The Crawl Scope Manager (CSM) is a set of APIs that lets you add, remove, and enumerate search roots and scope rules for the Windows Search indexer. When you want the indexer to begin crawling a new container, you can use the CSM to set the search root(s) and scope rules for paths within the search root(s). For example, if you install a new protocol handler, you can create a search root and add one or more inclusion rules; then the indexer can start a crawl for the initial indexing. The CSM offers the following interfaces to help you do this programmatically.

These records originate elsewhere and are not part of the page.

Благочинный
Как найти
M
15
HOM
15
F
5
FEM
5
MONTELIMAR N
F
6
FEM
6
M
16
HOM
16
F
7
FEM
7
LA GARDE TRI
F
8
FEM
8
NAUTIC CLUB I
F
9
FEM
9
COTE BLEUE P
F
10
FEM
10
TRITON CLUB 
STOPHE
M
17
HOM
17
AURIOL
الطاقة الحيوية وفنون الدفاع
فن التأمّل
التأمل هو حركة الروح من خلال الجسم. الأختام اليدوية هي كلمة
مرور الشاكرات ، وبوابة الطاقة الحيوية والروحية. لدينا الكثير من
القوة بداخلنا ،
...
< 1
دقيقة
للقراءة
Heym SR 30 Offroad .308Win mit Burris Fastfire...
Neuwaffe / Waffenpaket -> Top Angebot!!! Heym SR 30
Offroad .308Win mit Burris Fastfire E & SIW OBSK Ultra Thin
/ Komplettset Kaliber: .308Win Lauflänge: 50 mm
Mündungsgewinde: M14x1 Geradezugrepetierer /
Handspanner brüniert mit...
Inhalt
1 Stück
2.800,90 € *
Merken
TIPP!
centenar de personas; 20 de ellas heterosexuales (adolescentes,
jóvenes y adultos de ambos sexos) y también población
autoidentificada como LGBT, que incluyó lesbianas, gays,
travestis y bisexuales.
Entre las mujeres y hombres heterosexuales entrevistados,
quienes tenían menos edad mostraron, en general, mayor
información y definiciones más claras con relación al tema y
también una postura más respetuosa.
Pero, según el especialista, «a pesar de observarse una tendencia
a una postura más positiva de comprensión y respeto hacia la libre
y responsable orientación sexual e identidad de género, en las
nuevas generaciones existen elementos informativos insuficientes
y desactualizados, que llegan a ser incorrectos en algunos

While you can use the CSM APIs to define a crawl scope programmatically, the CSM was designed to support end users as well. For example, suppose you have developed a protocol handler for a new data store, and you want to let users or administrators manage which paths should be indexed. You can use the Crawl Scope Manager to set one or more search roots (for example, file:///C:\MyContainer\), and the Windows Search user interface for setting indexing options will display each search root with a check box. Users can then include or exclude that path or children of that path.
Search roots and scope rules together define a working set of URLs that comprise the indexer's crawl scope.

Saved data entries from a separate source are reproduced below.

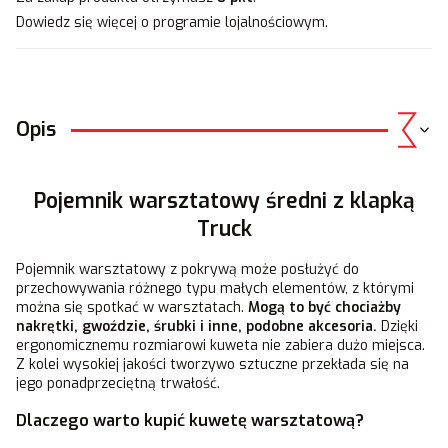
Dowiedz się
więcej o programie lojalnościowym.
Opis
Pojemnik warsztatowy średni z klapką
Truck
Pojemnik warsztatowy z pokrywą może posłużyć do
przechowywania różnego typu małych elementów, z którymi
można się spotkać w warsztatach.
Mogą to być chociażby
nakrętki, gwoździe, śrubki i inne, podobne akcesoria.
Dzięki
ergonomicznemu rozmiarowi kuweta nie zabiera dużo miejsca.
Z kolei wysokiej jakości tworzywo sztuczne przekłada się na
jego ponadprzeciętną trwałość.
Dlaczego warto kupić kuwetę warsztatową?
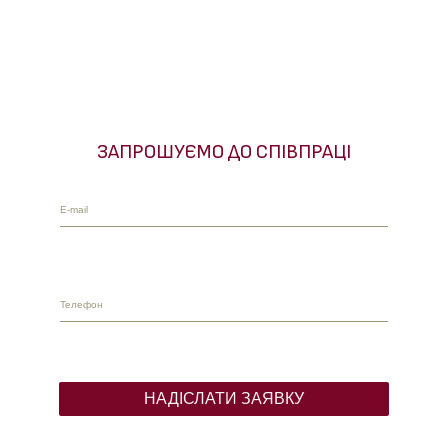
ЗАПРОШУЄМО ДО СПІВПРАЦІ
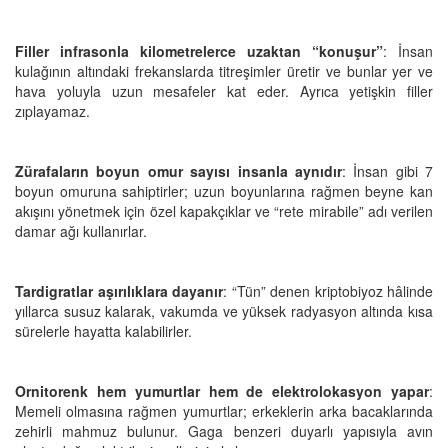
Filler infrasonla kilometrelerce uzaktan “konuşur”
: İnsan
kulağının altındaki frekanslarda titreşimler üretir ve bunlar yer ve
hava yoluyla uzun mesafeler kat eder. Ayrıca yetişkin filler
zıplayamaz.
Zürafaların boyun omur sayısı insanla aynıdır
: İnsan gibi 7
boyun omuruna sahiptirler; uzun boyunlarına rağmen beyne kan
akışını yönetmek için özel kapakçıklar ve “rete mirabile” adı verilen
damar ağı kullanırlar.
Tardigratlar aşırılıklara dayanır
: “Tün” denen kriptobiyoz hâlinde
yıllarca susuz kalarak, vakumda ve yüksek radyasyon altında kısa
sürelerle hayatta kalabilirler.
Ornitorenk hem yumurtlar hem de elektrolokasyon yapar
:
Memeli olmasına rağmen yumurtlar; erkeklerin arka bacaklarında
zehirli mahmuz bulunur. Gaga benzeri duyarlı yapısıyla avın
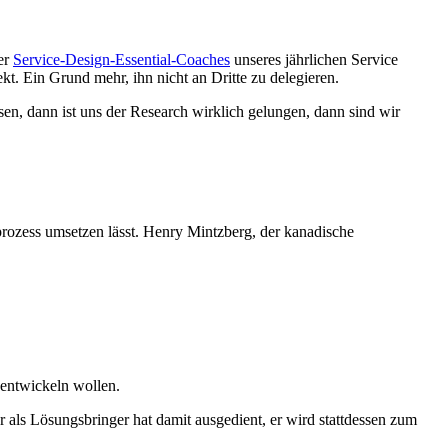
der
Service-Design-Essential-Coaches
unseres jährlichen Service
t. Ein Grund mehr, ihn nicht an Dritte zu delegieren.
en, dann ist uns der Research wirklich gelungen, dann sind wir
prozess umsetzen lässt. Henry Mintzberg, der kanadische
 entwickeln wollen.
 als Lösungsbringer hat damit ausgedient, er wird stattdessen zum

Setting a search root does not specify which parts of this store should be indexed; it merely signals that a content store exists and is associated with a registered protocol handler. The syntax of a search root includes a protocol, a site or user security identifier, and a path to the location(s) to be crawled.
You should create new search roots when you:
- Install a protocol handler OR
- Want to index a new data store
- that data store is not already in the indexer's crawl scope.
Refer to Managing Search Roots for instructions on adding, removing, and enumerating search roots.
Scope rules include or exclude URLs within a search root from being crawled and indexed. Scope rules can be set by end users, by group policy, or by third-party developers. You should define scope rules programmatically when you define a new search root. Your search roots and scope rules comprise the default crawl scope for your data store and protocol handler.
Note Users with access to Control Panel can modify the default crawl scope. Therefore, any application that offers scope management should always get the rules directly from the CSM by using the enumeration methods instead of relying on its own saved copy of the user's rules.
Refer to Managing Scope Rules for instructions on adding, removing, reverting, and enumerating scope rules.
System administrators can define crawl scopes across their organizations by using Group Policies. These group policy rules can also act as default rules, which users can override. For example, you can have one set of directories indexed for one group of users and a different set for another group of users, allowing the users to deselect these defaults. Group policy rules can also act as forced exclusion rules that users cannot override, preventing certain users from indexing certain network shares, for example.